The task — Look through the entries below. Report each line that has the word "noviembre" in it.

━━ Provided records

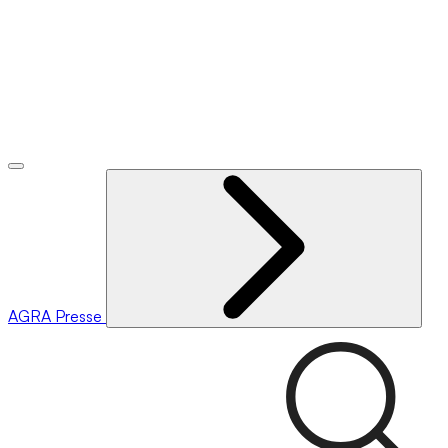
AGRA
Presse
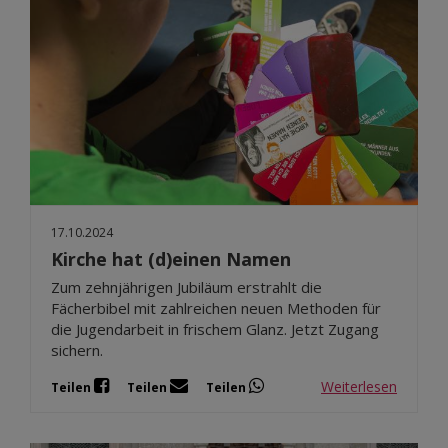
17.10.2024
Kirche hat (d)einen Namen
Zum zehnjährigen Jubiläum erstrahlt die
Fächerbibel mit zahlreichen neuen Methoden für
die Jugendarbeit in frischem Glanz. Jetzt Zugang
sichern.
Weiterlesen
Teilen
Teilen
Teilen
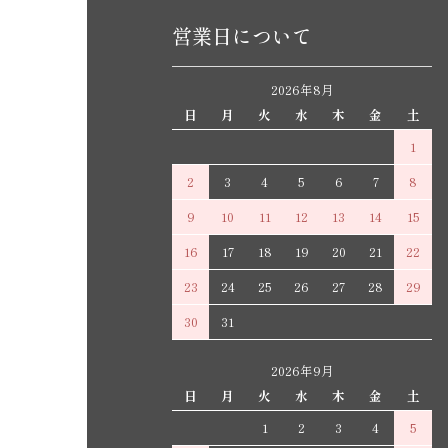
営業日について
2026年8月
日
月
火
水
木
金
土
1
2
3
4
5
6
7
8
9
10
11
12
13
14
15
16
17
18
19
20
21
22
23
24
25
26
27
28
29
30
31
2026年9月
日
月
火
水
木
金
土
1
2
3
4
5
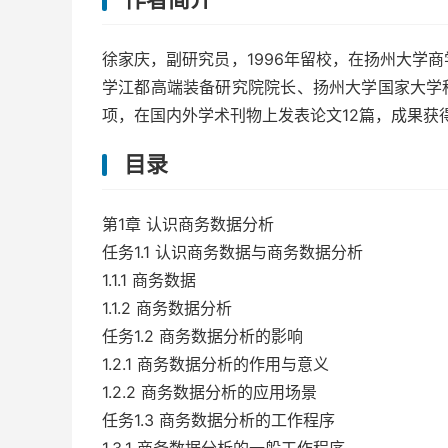
徐家庆，副研究员，1996年留校，在扬州大学
学江都高端装备研究院院长、扬州大学国家大学
项，在国内外学术刊物上发表论文12篇，成果获
目录
第1章 认识商务数据分析
任务1.1 认识商务数据与商务数据分析
1.1.1 商务数据
1.1.2 商务数据分析
任务1.2 商务数据分析的影响
1.2.1 商务数据分析的作用与意义
1.2.2 商务数据分析的应用场景
任务1.3 商务数据分析的工作程序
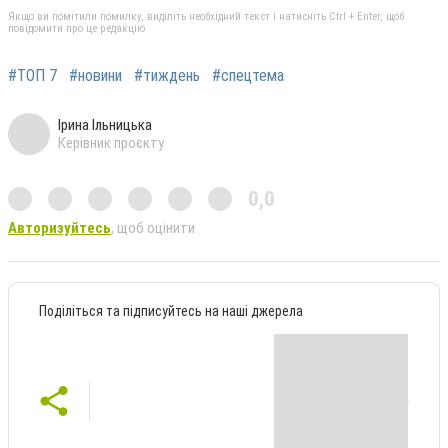
Якщо ви помітили помилку, виділіть необхідний текст і натисніть Ctrl + Enter, щоб
повідомити про це редакцію
#ТОП 7
#новини
#тиждень
#спецтема
Ірина Ільницька
Керівник проєкту
0,0
Авторизуйтесь
, щоб оцінити
Поділіться та підписуйтесь на наші джерела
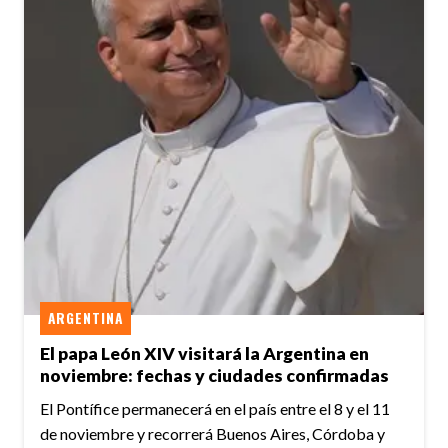
ARGENTINA
El papa León XIV visitará la Argentina en
noviembre: fechas y ciudades confirmadas
El Pontífice permanecerá en el país entre el 8 y el 11
de noviembre y recorrerá Buenos Aires, Córdoba y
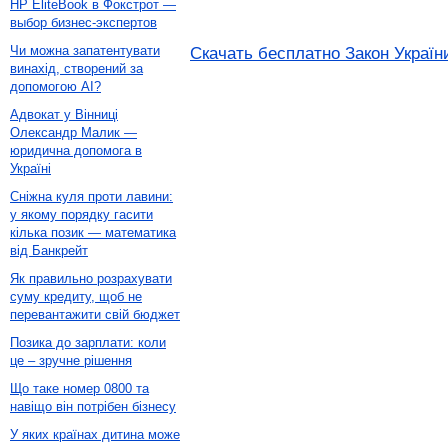
HP EliteBook в Фокстрот —
выбор бизнес-экспертов
Чи можна запатентувати
Скачать бесплатно Закон України
винахід, створений за
допомогою AI?
Адвокат у Вінниці
Олександр Малик —
юридична допомога в
Україні
Сніжна куля проти лавини:
у якому порядку гасити
кілька позик — математика
від Банкрейт
Як правильно розрахувати
суму кредиту, щоб не
перевантажити свій бюджет
Позика до зарплати: коли
це – зручне рішення
Що таке номер 0800 та
навіщо він потрібен бізнесу
У яких країнах дитина може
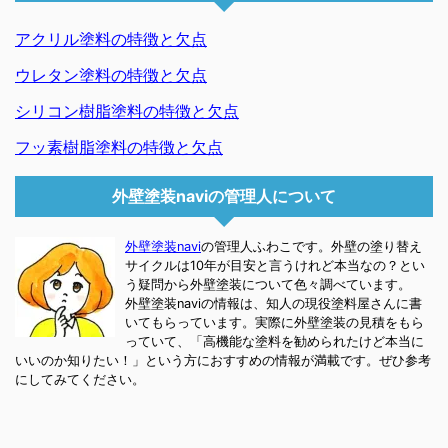
アクリル塗料の特徴と欠点
ウレタン塗料の特徴と欠点
シリコン樹脂塗料の特徴と欠点
フッ素樹脂塗料の特徴と欠点
外壁塗装naviの管理人について
外壁塗装navi
の管理人ふわこです。外壁の塗り替え
サイクルは10年が目安と言うけれど本当なの？とい
う疑問から外壁塗装について色々調べています。
外壁塗装naviの情報は、知人の現役塗料屋さんに書
いてもらっています。実際に外壁塗装の見積をもら
っていて、「高機能な塗料を勧められたけど本当に
いいのか知りたい！」という方におすすめの情報が満載です。ぜひ参考
にしてみてください。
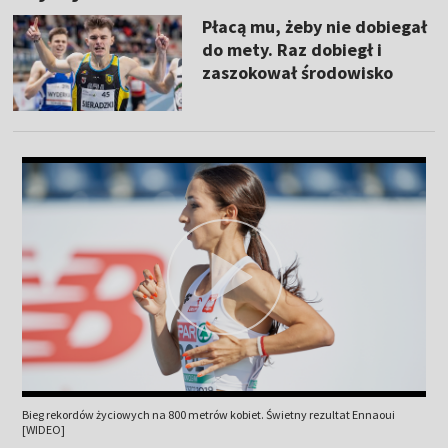
Płacą mu, żeby nie dobiegał
do mety. Raz dobiegł i
zaszokował środowisko
Bieg rekordów życiowych na 800 metrów kobiet. Świetny rezultat Ennaoui
[WIDEO]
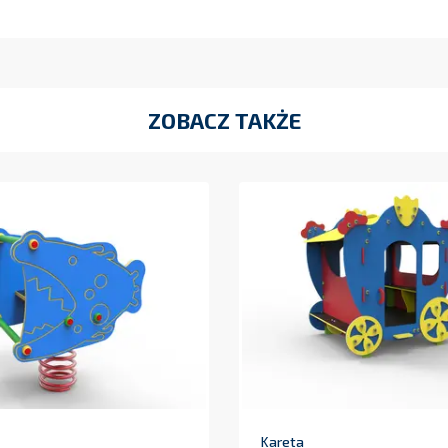
ZOBACZ TAKŻE
Kareta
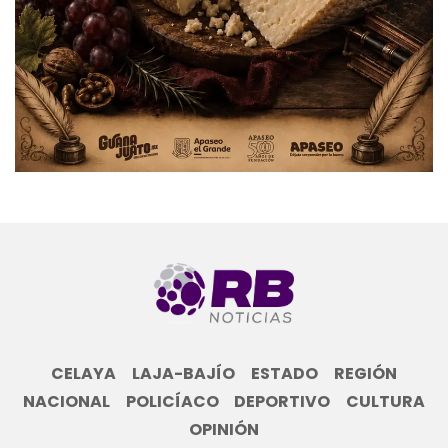
CELAYA
LAJA-BAJÍO
ESTADO
REGIÓN
NACIONAL
POLICÍACO
DEPORTIVO
CULTURA
OPINIÓN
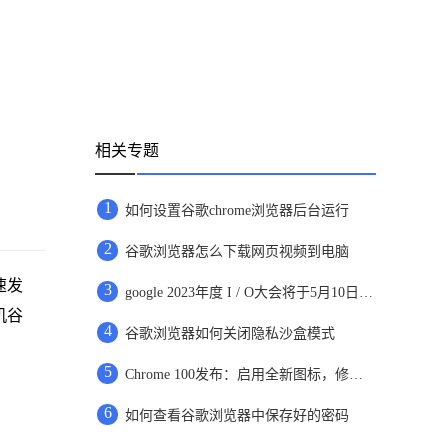
相关专题
1
如何设置谷歌chrome浏览器后台运行
2
谷歌浏览器怎么下载网页视频到电脑
速发
3
google 2023年度 I / O大会将于5月10日开放，向所有在线用户开放
机谷
4
谷歌浏览器如何关闭隐私沙盒模式
5
Chrome 100发布：启用全新图标，修复28个安全漏洞
6
如何查看谷歌浏览器中保存好的密码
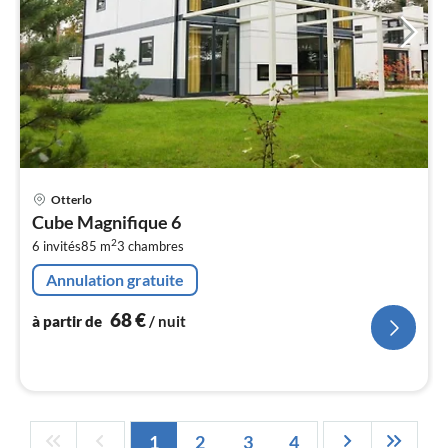
Pri
Otterlo
à
Cube Magnifique 6
par
2
6 invités
85 m
3
chambres
de
6
Annulation gratuite
pa
nui
68
€
à partir de
/ nuit
l
1
2
3
4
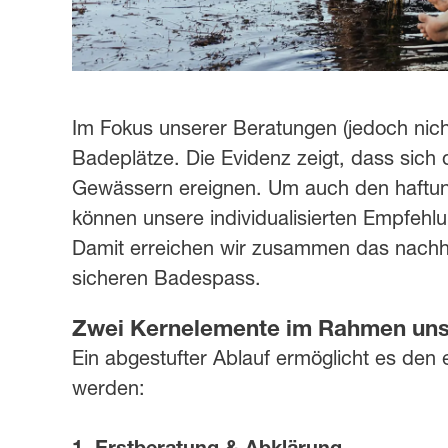
Im Fokus unserer Beratungen (jedoch nicht
Badeplätze. Die Evidenz zeigt, dass sich 
Gewässern ereignen. Um auch den haftun
können unsere individualisierten Empfehl
Damit erreichen wir zusammen das nachh
sicheren Badespass.
Zwei Kernelemente im Rahmen uns
Ein abgestufter Ablauf ermöglicht es de
werden:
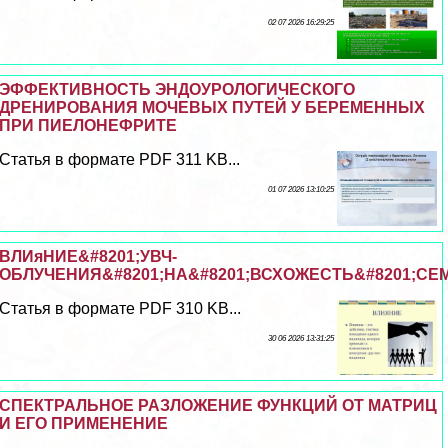
02 07 2026 16:29:25
ЭФФЕКТИВНОСТЬ ЭНДОУРОЛОГИЧЕСКОГО
ДРЕНИРОВАНИЯ МОЧЕВЫХ ПУТЕЙ У БЕРЕМЕННЫХ
ПРИ ПИЕЛОНЕФРИТЕ
Статья в формате PDF 311 KB...
01 07 2026 13:10:25
ВЛИяНИЕ&#8201;УВЧ-
ОБЛУЧЕНИЯ&#8201;НА&#8201;ВСХОЖЕСТЬ&#8201;СЕ
Статья в формате PDF 310 KB...
30 06 2026 13:31:25
СПЕКТРАЛЬНОЕ РАЗЛОЖЕНИЕ ФУНКЦИЙ ОТ МАТРИЦ
И ЕГО ПРИМЕНЕНИЕ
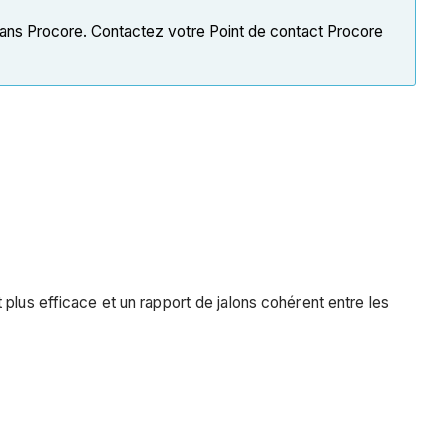
ans Procore. Contactez votre Point de contact Procore
plus efficace et un rapport de jalons cohérent entre les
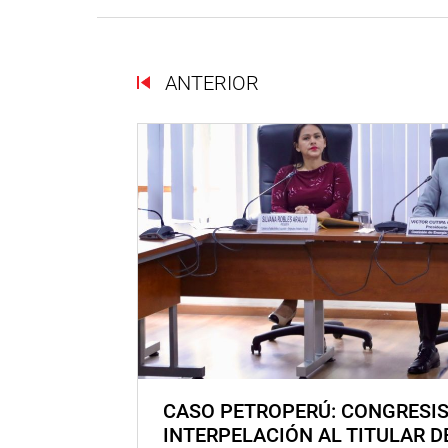
ANTERIOR
CASO PETROPERÚ: CONGRESI
INTERPELACIÓN AL TITULAR D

━━━━

Worked solution —
noviembre: fechas y ciudades confirmadas
de noviembre y recorrerá Buenos Aires, Córdoba y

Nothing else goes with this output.